Question

quadrilateral tuvw is a kite. what is vx?
vx = \boxed{}

Explanation:

Step1: Recall kite diagonal properties

In a kite, one diagonal is the perpendicular bisector of the other, and the triangles formed are congruent. Also, the diagonals intersect at right angles, and the two pairs of adjacent sides are equal.
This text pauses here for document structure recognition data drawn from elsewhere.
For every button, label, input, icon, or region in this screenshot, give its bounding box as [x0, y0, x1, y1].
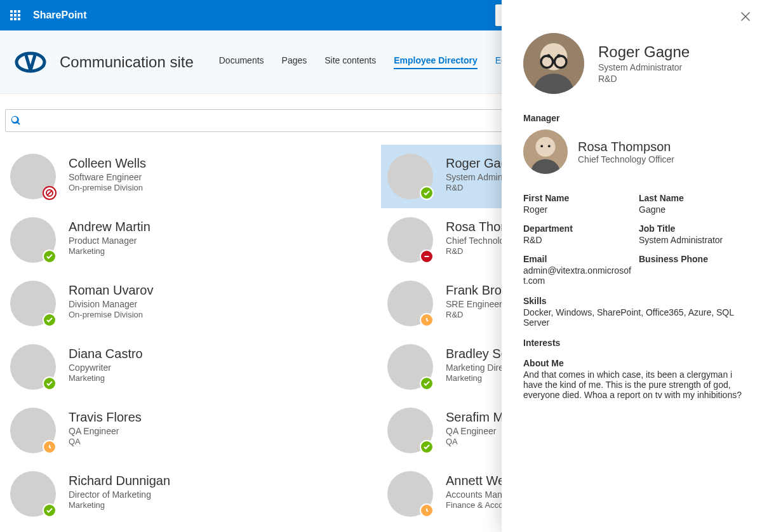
- person-name: Richard Dunnigan: [69, 474, 170, 488]
- close-button[interactable]: [738, 9, 753, 24]
- about-label: About Me: [523, 358, 747, 368]
- person-card[interactable]: Diana CastroCopywriterMarketing: [4, 335, 381, 399]
- person-name: Travis Flores: [69, 410, 142, 425]
- person-dept: Marketing: [69, 500, 170, 510]
- site-title[interactable]: Communication site: [60, 53, 194, 71]
- department-value: R&D: [523, 235, 631, 245]
- presence-available-icon: [43, 313, 57, 327]
- nav-site-contents[interactable]: Site contents: [324, 55, 376, 69]
- site-logo[interactable]: [13, 44, 48, 80]
- manager-label: Manager: [523, 113, 747, 123]
- person-dept: On-premise Division: [69, 310, 153, 319]
- email-label: Email: [523, 254, 631, 264]
- skills-label: Skills: [523, 296, 747, 306]
- person-dept: Marketing: [69, 373, 143, 383]
- manager-card[interactable]: Rosa Thompson Chief Technology Officer: [523, 130, 747, 174]
- svg-rect-7: [14, 18, 17, 20]
- person-title: Division Manager: [69, 299, 153, 309]
- avatar: [387, 471, 433, 517]
- avatar: [387, 154, 433, 199]
- presence-busy-icon: [420, 249, 434, 263]
- svg-rect-13: [425, 256, 429, 257]
- presence-available-icon: [43, 376, 57, 390]
- manager-title: Chief Technology Officer: [578, 154, 674, 164]
- close-icon: [741, 12, 750, 21]
- presence-away-icon: [420, 503, 434, 517]
- job-title-value: System Administrator: [639, 235, 747, 245]
- person-card[interactable]: Roman UvarovDivision ManagerOn-premise D…: [4, 272, 381, 335]
- first-name-label: First Name: [523, 193, 631, 203]
- person-title: Copywriter: [69, 362, 143, 373]
- person-name: Colleen Wells: [69, 156, 146, 171]
- suite-brand[interactable]: SharePoint: [33, 10, 86, 21]
- person-dept: QA: [69, 437, 142, 446]
- presence-available-icon: [420, 186, 434, 200]
- svg-rect-5: [18, 14, 20, 17]
- presence-available-icon: [420, 376, 434, 390]
- svg-line-11: [48, 191, 52, 196]
- person-card[interactable]: Andrew MartinProduct ManagerMarketing: [4, 208, 381, 272]
- svg-rect-0: [10, 10, 13, 13]
- person-title: QA Engineer: [69, 426, 142, 436]
- panel-header: Roger Gagne System Administrator R&D: [523, 33, 747, 94]
- panel-person-dept: R&D: [598, 74, 690, 84]
- svg-rect-8: [18, 18, 20, 20]
- panel-person-name: Roger Gagne: [598, 43, 690, 61]
- person-card[interactable]: Travis FloresQA EngineerQA: [4, 399, 381, 462]
- interests-label: Interests: [523, 338, 747, 348]
- avatar: [10, 471, 56, 517]
- email-value: admin@vitextra.onmicrosoft.com: [523, 265, 631, 286]
- last-name-label: Last Name: [639, 193, 747, 203]
- phone-label: Business Phone: [639, 254, 747, 264]
- avatar: [387, 217, 433, 263]
- person-name: Roman Uvarov: [69, 283, 153, 298]
- skills-value: Docker, Windows, SharePoint, Office365, …: [523, 307, 747, 328]
- person-details-panel: Roger Gagne System Administrator R&D Man…: [502, 0, 762, 532]
- svg-rect-2: [18, 10, 20, 13]
- avatar: [10, 408, 56, 453]
- about-value: And that comes in which case, its been a…: [523, 369, 747, 400]
- nav-employee-directory[interactable]: Employee Directory: [394, 55, 478, 69]
- person-dept: On-premise Division: [69, 183, 146, 192]
- avatar: [10, 154, 56, 199]
- manager-name: Rosa Thompson: [578, 140, 674, 154]
- svg-rect-4: [14, 14, 17, 17]
- person-title: Product Manager: [69, 236, 150, 246]
- department-label: Department: [523, 223, 631, 234]
- person-name: Diana Castro: [69, 347, 143, 361]
- presence-available-icon: [43, 249, 57, 263]
- site-logo-icon: [15, 46, 46, 78]
- person-card[interactable]: Richard DunniganDirector of MarketingMar…: [4, 462, 381, 526]
- avatar: [10, 344, 56, 390]
- avatar: [387, 344, 433, 390]
- panel-person-title: System Administrator: [598, 62, 690, 72]
- presence-available-icon: [420, 440, 434, 454]
- svg-rect-1: [14, 10, 17, 13]
- person-card[interactable]: Colleen WellsSoftware EngineerOn-premise…: [4, 145, 381, 208]
- svg-rect-3: [10, 14, 13, 17]
- nav-documents[interactable]: Documents: [219, 55, 264, 69]
- avatar: [387, 408, 433, 453]
- directory-column-1: Colleen WellsSoftware EngineerOn-premise…: [4, 145, 381, 526]
- waffle-icon: [10, 10, 20, 20]
- presence-away-icon: [420, 313, 434, 327]
- panel-avatar: [523, 33, 584, 94]
- presence-blocked-icon: [43, 186, 57, 200]
- person-dept: Marketing: [69, 246, 150, 256]
- presence-available-icon: [43, 503, 57, 517]
- person-title: Software Engineer: [69, 172, 146, 182]
- search-icon: [11, 116, 21, 126]
- app-launcher-button[interactable]: [0, 0, 30, 30]
- person-name: Andrew Martin: [69, 220, 150, 234]
- job-title-label: Job Title: [639, 223, 747, 234]
- site-nav: Documents Pages Site contents Employee D…: [219, 55, 511, 69]
- svg-rect-6: [10, 18, 13, 20]
- presence-away-icon: [43, 440, 57, 454]
- manager-avatar: [523, 130, 568, 174]
- person-title: Director of Marketing: [69, 489, 170, 500]
- nav-pages[interactable]: Pages: [282, 55, 307, 69]
- avatar: [10, 281, 56, 326]
- avatar: [387, 281, 433, 326]
- last-name-value: Gagne: [639, 204, 747, 215]
- panel-fields-grid: First Name Roger Last Name Gagne Departm…: [523, 193, 747, 286]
For kite \( TUVW \), sides \( TU = TW \) and \( VU = VW \), so diagonal \( TV \) bisects diagonal \( UW \), and triangles \( VUX \) and \( VWX \) are congruent, triangles \( TUX \) and \( TWX \) are congruent. Also, triangle \( VUX \) is a right triangle? Wait, no, actually, in a kite, the diagonals are perpendicular? Wait, no, the key property here is that in a kite, one diagonal is bisected by the other? Wait, no, the correct property is: In a kite, one of the diagonals is the perpendicular bisector of the other diagonal. Wait, actually, the two diagonals of a kite are perpendicular, and one diagonal is bisected by the other. Wait, let's check the sides: \( VU = 89 \), \( UX = 39 \), and we need to find \( VX \). Wait, triangle \( VUX \): if the diagonals are perpendicular, then triangle \( VUX \) is a right triangle with legs \( UX = 39 \) and \( VX \), and hypotenuse \( VU = 89 \)? Wait, no, that can't be, because \( 39^2 + VX^2 = 89^2 \)? Wait, no, maybe I got the sides wrong. Wait, in a kite, two pairs of adjacent sides are equal. So \( TU = TW \) and \( VU = VW \). So diagonal \( TV \) is the axis of symmetry, so it bisects \( UW \) at \( X \), and \( \angle VXU = 90^\circ \) (diagonals of a kite are perpendicular). So triangle \( VXU \) is a right triangle with hypotenuse \( VU = 89 \), one leg \( UX = 39 \), and the other leg \( VX \). So we can use the Pythagorean theorem: \( VX^2 + UX^2 = VU^2 \).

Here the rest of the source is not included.